The study of Torah is also of prime importance in Israel's teachings, although he did not interpret the traditional ideal of "Torah for its own sake" in its generally accepted sense but understood "for its own sake" as "for the sake of the letter." "Thus I learned from my teacher in this matter" (Toledot Ya'akov Yosef, p. 151). Through contemplating the letters of the text which he studies, man opens the divine worlds before him. This belief is based on the assumption that the letters of the Torah evolved and descended from a heavenly source. Therefore one who studies properly, i.e., by contemplating the letters, restores the outward forms of the letters to their spiritual prototypes, their divine source. When the student links the letters of the Torah to their root he himself becomes joined to their higher forms and thus receives mystical revelations. "The desired intention in study for its own sake is for a man to attach himself in holiness and purity to the letters, both actively and potentially; they will make him wise and radiate much light and true eternal life – and he who manages to understand and become attached to holy letters can even tell the future from these letters" (M. Margoliouth, Sod Yakhin u-Vo'az (Ostraha, 1794), 6).

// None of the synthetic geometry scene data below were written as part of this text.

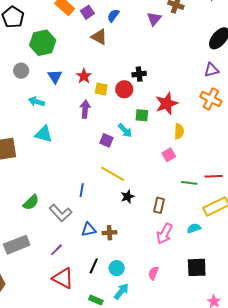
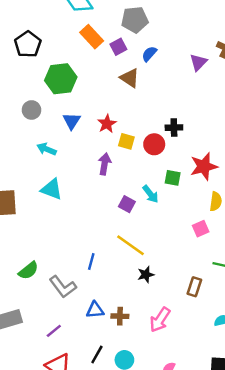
brown rectangle: (159, 205) -> (194, 287), moved
pink arrow: (165, 234) -> (160, 320), moved

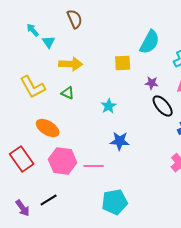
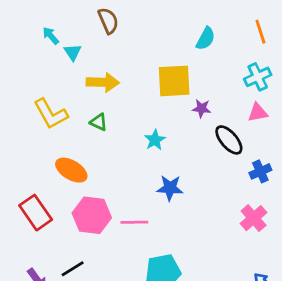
cyan semicircle: (150, 42) -> (206, 38), moved, size x0.7
yellow square: (123, 63) -> (174, 81), size x1.5
purple star: (152, 83) -> (201, 108), moved

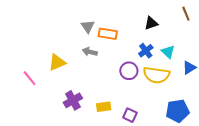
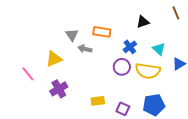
gray triangle: (88, 26) -> (72, 35), moved
blue cross: (146, 51) -> (130, 47), moved
purple cross: (73, 100) -> (59, 89), moved
blue pentagon: (178, 111) -> (154, 105), moved

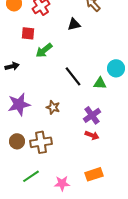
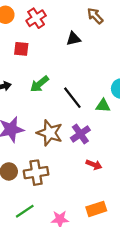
green arrow: (44, 50) -> (39, 84), moved
brown star: (53, 107) -> (50, 133), size x1.6
purple cross: (92, 115) -> (80, 134), moved

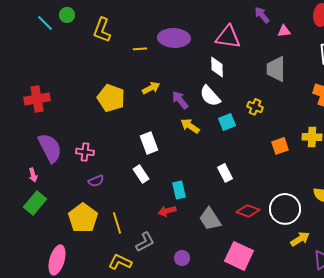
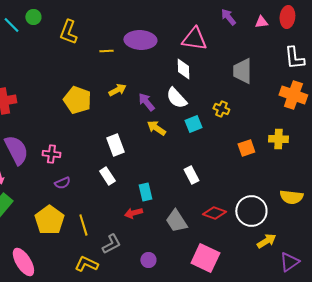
pink triangle: (284, 31) -> (261, 22), moved
pink ellipse: (57, 260) -> (23, 262), turned -48

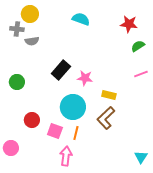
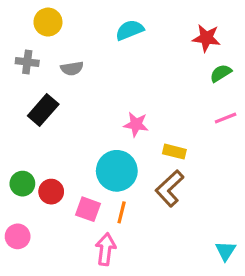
cyan semicircle: (81, 19) -> (130, 30), turned -42
gray cross: (17, 29) -> (27, 62), moved
gray semicircle: (32, 41) -> (72, 68), moved
black rectangle: (61, 70) -> (43, 110), moved
green circle: (17, 82) -> (22, 184), moved

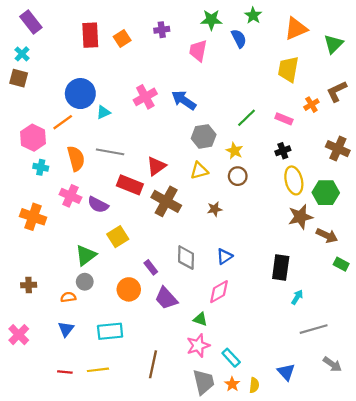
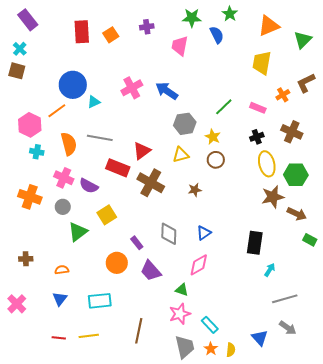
brown cross: (338, 149) -> (292, 132), moved
gray circle: (85, 282) -> (63, 207), moved
gray arrow: (332, 364) -> (288, 328), moved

Prayer is one of the main stages for the worship of God. Through prayer, a man reaches devekut and contact with the divine worlds. As in the study of Torah, so too in prayer the way to devekut is through concentration on the mystical meaning of the letters: "According to what I learned from my master and teacher, the main occupation of Torah and prayer is that one should attach oneself to the spirituality of the light of the *Ein Sof found in the letters of the Torah and prayer, which is called study for its own sake" (Toledot Ya'akov Yosef, p. 25). However prayer which directs man to the attainment of devekut is at times disturbed by undesirable (lit. "foreign") thoughts (maḥashavot zarot) and the one who prays must deal with them properly, so that they do not damage his spiritual efforts. Israel's particular way of dealing with "undesirable thoughts" came to be called "the wisdom of the Besht" and caused R. Naḥman of Horodenka to recognize his authority and join his group. Undesirable thoughts were derived from a heavenly source and were understood by Israel as the results of cosmic processes generally associated with the doctrine of the fallen holy sparks in Lurianic Kabbalah. The spark is hidden in the extraneous ("sinful") thought and aspires to rise and be redeemed. This thrust conveys the undesirable thought to the human heart. He who sublimates the extraneous thought helps the spark to return to its divine source. According to some, Israel's teaching contains hints that extraneous thoughts are the final stage in the process of aẓilut ("emanation"). They are conceived of mainly in a Neoplatonic form and identified with the kelippot ("shells," forces of evil) at the extremity of the emanation. Some undesirable thoughts must be sublimated and corrected; others must be repelled and removed. "If a man wishes to ask, 'how do you distinguish between a thought to be repelled and one to be sublimated?' he should contemplate if correction to the thought entered his mind together with the extraneous thought, and then he will seek to bring it close to him and to sublimate it, and if he cannot immediately correct this thought, then he must remove it" (Ben Porat Yosef, p. 39).

The Ẓaddik

Two assumptions are basic to Israel's doctrine of the *ẓaddik: the recognition of the existence of superior individuals whose spiritual qualities are greater than those of other human beings and who are outstanding in their higher level of devekut; and the conception of the Jewish community at large and the mutual responsibility of all members of the nation, as "every Jew is a limb of the Shekhinah " (Shivḥei ha-Besht). In order to fulfill his destiny the ẓaddik must at the same time observe the mitzvah of devekut and maintain contact with the material world through the circle surrounding him, even those who are counted among the sinners. Spiritually alone with God, he is the center of his community. He influences society and is influenced by it: the sins of his contemporaries affect him and lower his stature; his sinful thoughts stimulate others to commit sins. The task of the ẓaddik is to teach the people to worship God by means of devekut and to cause sinners to repent. The zaddik descends spiritually to the sinner, associates with him, and by his own ascent raises him and restores him to goodness, aiding him in purifying himself of his blemishes. The process of descent is executed when a weakness occurs in the devekut of the ẓaddik, but even then devekut does not cease and the descent does not signify the ẓaddik's complete severance from the divine source. Indeed, in order that he may rise from the depths and raise the sinner with him, the ẓaddik must preserve his devekut to God. "When the ẓaddik descends from his heights it is an expression of the quality of mercy, in order that he may associate with the masses and elevate them" (Toledot Ya'akov Yosef, portion Va-Yiggash). Clearly this idea of the descent of the ẓaddik recalls Shabbatean notions and some scholars view it as a hasidic transformation of the Shabbatean doctrine of the descent of the Messiah.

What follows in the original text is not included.